A plaintiffs' witness testified that the incidence of violence in the Cleveland schools had increased steadily over the last ten years. The concurring evidence of Mr. Julius Tanczos, Supervisor of Secondary Organization of the Cleveland public schools shows that there were 256 assaults upon teachers by pupils and others, within the school buildings in the 1969-70 school year. The record shows that up to the date of the lawsuit, 140 such assaults had already taken place. The school system classifies an assault as the physical contact with the person or the threatening of a teacher with a weapon. This year alone, there has been the confiscation of 46 guns and 18 knives in the Cleveland public schools. Further it is shown that there were 136 teachers accidentally injured as the result of falls in corridors and hallways during the 1969-70 school year.
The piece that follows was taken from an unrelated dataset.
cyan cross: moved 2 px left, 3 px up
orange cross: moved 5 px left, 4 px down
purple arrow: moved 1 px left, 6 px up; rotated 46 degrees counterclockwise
The duties of a teacher in the Cleveland public schools require her to be on *1211 her feet much of the day, and aside from teaching, they include the maintenance of order in the classrooms and the supervision of the movement of students in the halls, corridors and sometimes in the cafeterias. In addition to the teachers, the public school system employs 132 security guards which are stationed in the secondary schools, grades seven thru twelve, for the specific purpose of maintaining order and keeping outsiders from entering the school building.

With respect to the health of a pregnant teacher, during a normal pregnancy, the woman should gain between fifteen and twenty pounds. Pregnancy is a normal condition; and these individuals may continue to lead normal lives, however, the evidence shows complications can arise and the resulting effects can be very serious.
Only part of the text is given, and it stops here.